_Prompt:_
Given the entries that follow, write out exactly the lines starting at the one containing "بنت خويلد رمز العطاء وصانعة" and ending at the one containing "فعال المقدمة يُعتبر تواصل الأسرة", both ends included, and only those.

=== Section Start ===

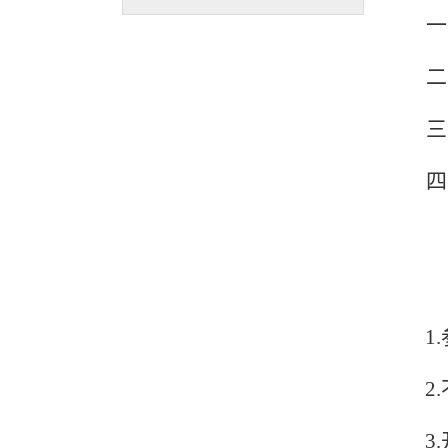
一
1
.
2
3
.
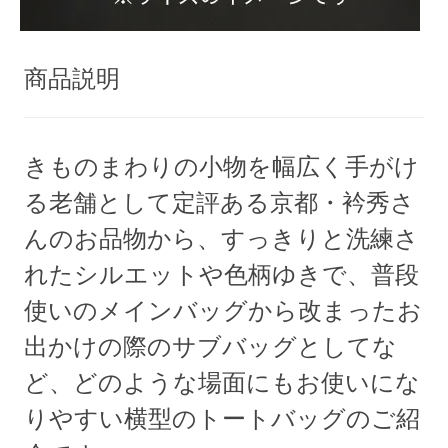
商品説明
きものまわりの小物を幅広く手がけ
る老舗として定評ある京都・衿秀さ
んのお品物から、すっきりと洗練さ
れたシルエットや色柄ゆきで、普段
使いのメインバッグから改まったお
出かけの際のサブバッグとしてな
ど、どのような場面にもお使いにな
りやすい横型のトートバッグのご紹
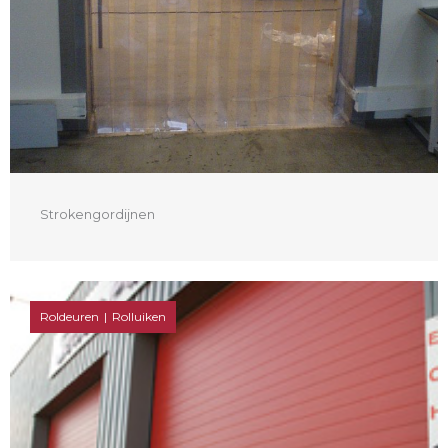
Strokengordijnen
Roldeuren
Rolluiken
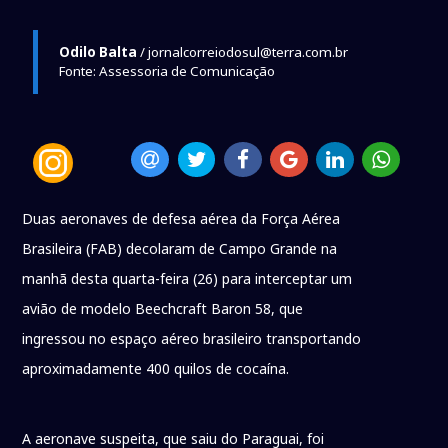
Odilo Balta
/ jornalcorreiodosul@terra.com.br
Fonte: Assessoria de Comunicação
Duas aeronaves de defesa aérea da Força Aérea
Brasileira (FAB) decolaram de Campo Grande na
manhã desta quarta-feira (26) para interceptar um
avião de modelo Beechcraft Baron 58, que
ingressou no espaço aéreo brasileiro transportando
aproximadamente 400 quilos de cocaína.
A aeronave suspeita, que saiu do Paraguai, foi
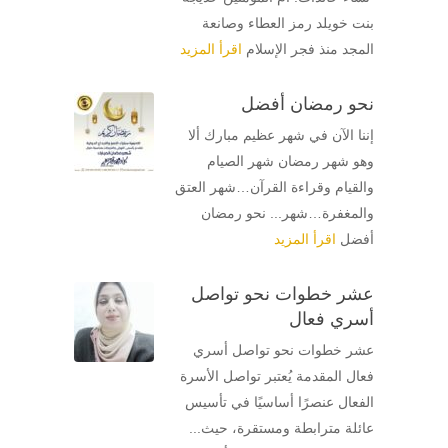
بنت خويلد رمز العطاء وصانعة
المجد منذ فجر الإسلام
اقرأ المزيد
نحو رمضان أفضل
إننا الآن في شهر عظيم مبارك ألا
وهو شهر رمضان شهر الصيام
والقيام وقراءة القرآن…شهر العتق
والمغفرة…شهر... نحو رمضان
أفضل
اقرأ المزيد
عشر خطوات نحو تواصل
أسري فعال
عشر خطوات نحو تواصل أسري
فعال المقدمة يُعتبر تواصل الأسرة
الفعال عنصرًا أساسيًا في تأسيس
عائلة مترابطة ومستقرة، حيث...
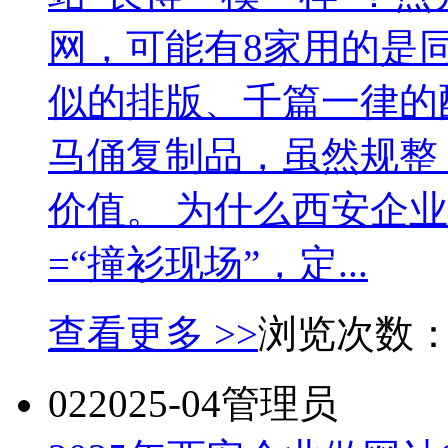
网，可能有8家用的是
似的排版、千篇一律的
马俑复制品，虽然规整
价值。 为什么西安企业
=“撞衫现场”，定...
查看更多 >>
浏览次数
02
2025-04
管理员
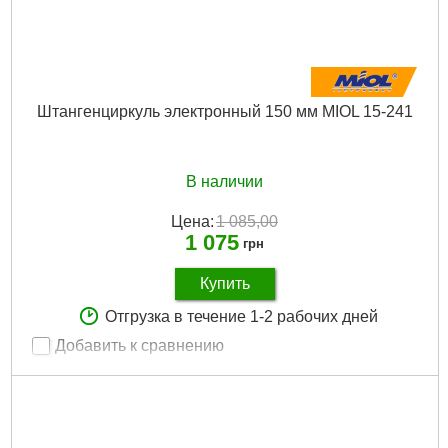
Штангенциркуль электронный 150 мм MIOL 15-241
В наличии
Цена:
1 085,00
1 075
грн
Купить
Отгрузка в течение 1-2 рабочих дней
Добавить к сравнению
Артикул:
15-241
Код товара:
10.42.21
Длина шкалы:
150 мм
Точность измерений:
0,01 мм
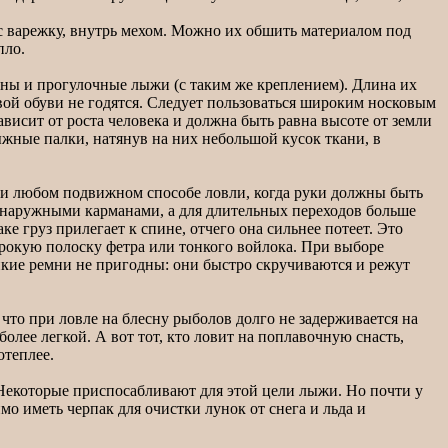
 варежку, внутрь мехом. Можно их обшить материалом под
пло.
ны и прогулочные лыжи (с таким же креплением). Длина их
вой обуви не годятся. Следует пользоваться широким носковым
исит от роста человека и должна быть равна высоте от земли
ные палки, натянув на них небольшой кусок ткани, в
и любом подвижном способе ловли, когда руки должны быть
2 наружными карманами, а для длительных переходов больше
 груз прилегает к спине, отчего она сильнее потеет. Это
ирокую полоску фетра или тонкого войлока. При выборе
нкие ремни не пригодны: они быстро скручиваются и режут
что при ловле на блесну рыболов долго не задерживается на
олее легкой. А вот тот, кто ловит на поплавочную снасть,
отеплее.
екоторые приспосабливают для этой цели лыжи. Но почти у
мо иметь черпак для очистки лунок от снега и льда и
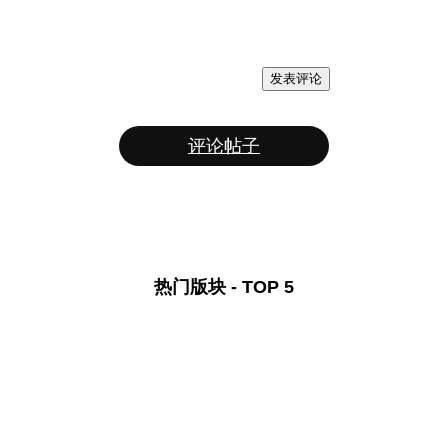
发表评论
评论帖子
热门版块 - TOP 5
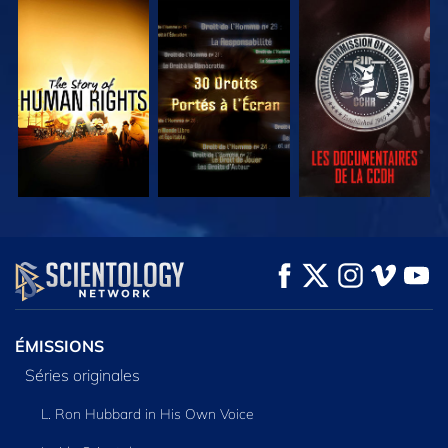
REGARDER
REGARDER
REGARDER
REGARDER
REGARDER
DÉCOUVRIR LES
SÉRIES
ÉMISSIONS
Séries originales
L. Ron Hubbard in His Own Voice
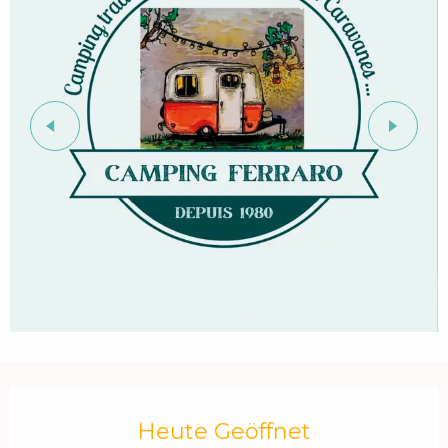
Öffnungszeiten & Kontaktdaten
Heute Geöffnet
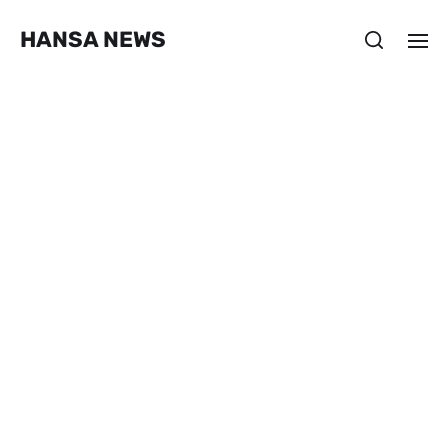
HANSA NEWS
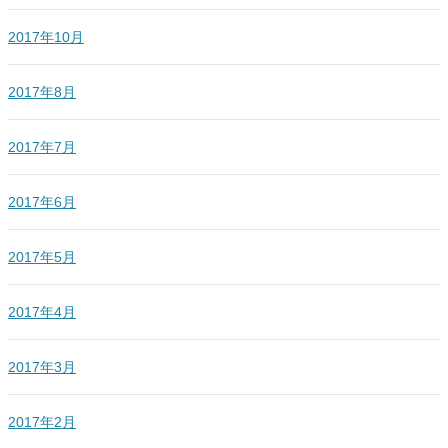
2017年10月
2017年8月
2017年7月
2017年6月
2017年5月
2017年4月
2017年3月
2017年2月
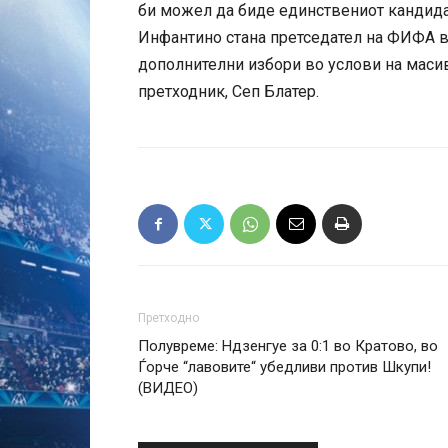
би можел да биде единствениот кандидат
Инфантино стана претседател на ФИФА в
дополнителни избори во услови на маси
претходник, Сеп Блатер.
Претходно
Полувреме: Ндзенгуе за 0:1 во Кратово, во
Ѓорче “лавовите“ убедливи против Шкупи!
(ВИДЕО)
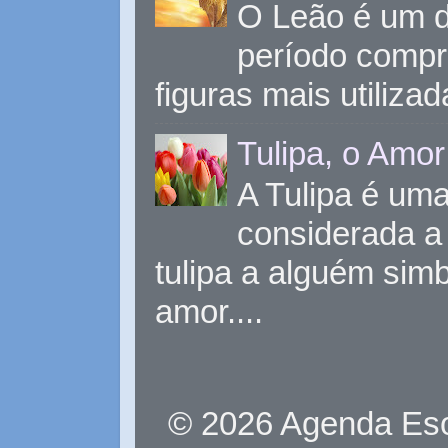
O Leão é um d
período compr
figuras mais utiliza
Tulipa, o Amor
A Tulipa é uma 
considerada a 
tulipa a alguém sim
amor....
© 2026 Agenda Eso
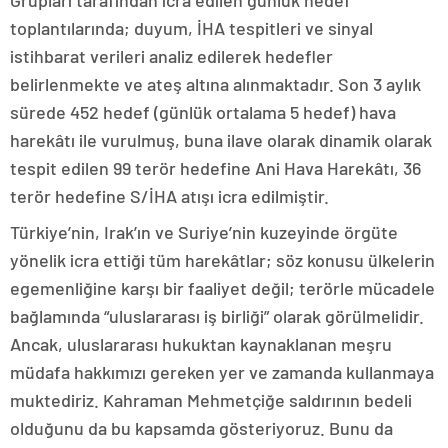
Grupları tarafından icra edilen günlük hedef
toplantılarında; duyum, İHA tespitleri ve sinyal
istihbarat verileri analiz edilerek hedefler
belirlenmekte ve ateş altına alınmaktadır. Son 3 aylık
sürede 452 hedef (günlük ortalama 5 hedef) hava
harekâtı ile vurulmuş, buna ilave olarak dinamik olarak
tespit edilen 99 terör hedefine Ani Hava Harekâtı, 36
terör hedefine S/İHA atışı icra edilmiştir.
Türkiye’nin, Irak’ın ve Suriye’nin kuzeyinde örgüte
yönelik icra ettiği tüm harekâtlar; söz konusu ülkelerin
egemenliğine karşı bir faaliyet değil; terörle mücadele
bağlamında “uluslararası iş birliği” olarak görülmelidir.
Ancak, uluslararası hukuktan kaynaklanan meşru
müdafa hakkımızı gereken yer ve zamanda kullanmaya
muktediriz. Kahraman Mehmetçiğe saldırının bedeli
olduğunu da bu kapsamda gösteriyoruz. Bunu da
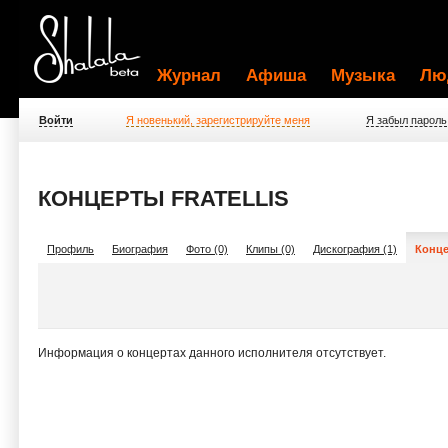
Журнал
Афиша
Музыка
Лю
Войти
Я новенький, зарегистрируйте меня
Я забыл пароль
КОНЦЕРТЫ FRATELLIS
Профиль
Биография
Фото (0)
Клипы (0)
Дискография (1)
Конце
Информация о концертах данного исполнителя отсутствует.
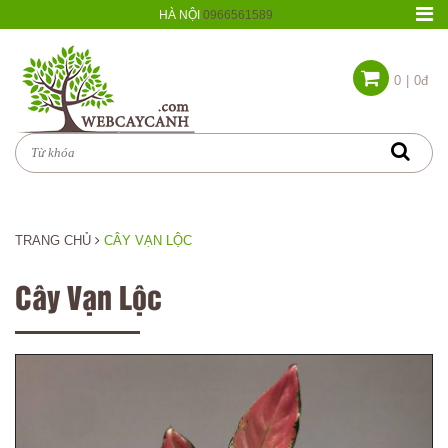
HÀ NỘI
0966561589
0
|
0đ
TRANG CHỦ
CÂY VẠN LỘC
Cây Vạn Lộc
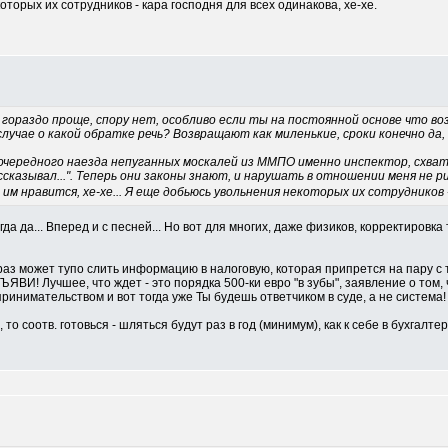
оторых их сотрудников - кара господня для всех одинакова, хе-хе.
гораздо проще, спору нет, особливо если ты на постоянной основе что воз
случае о какой обратке речь? Возвращают как миленькие, сроки конечно да, н
 и очередного наезда непуганных москалей из ММПО именно инспектор, схва
ссказывал...". Теперь они законы знают, и нарушать в отношении меня не 
им нравится, хе-хе... Я еще добьюсь увольнения некоторых их сотрудников - 
тогда да... Вперед и с песней... Но вот для многих, даже физиков, корректировк
й раз может тупо слить информацию в налоговую, которая припрется на пару 
! Лучшее, что ждет - это порядка 500-ки евро "в зубы", заявление о том, ч
ринимательством и вот тогда уже Ты будешь ответчиком в суде, а не система!
 то соотв. готовься - шляться будут раз в год (минимум), как к себе в бухгалт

=== Section End ===

_Answer box:_
بنت خويلد رمز العطاء وصانعة
المجد منذ فجر الإسلام
اقرأ المزيد
نحو رمضان أفضل
إننا الآن في شهر عظيم مبارك ألا
وهو شهر رمضان شهر الصيام
والقيام وقراءة القرآن…شهر العتق
والمغفرة…شهر... نحو رمضان
أفضل
اقرأ المزيد
عشر خطوات نحو تواصل
أسري فعال
عشر خطوات نحو تواصل أسري
فعال المقدمة يُعتبر تواصل الأسرة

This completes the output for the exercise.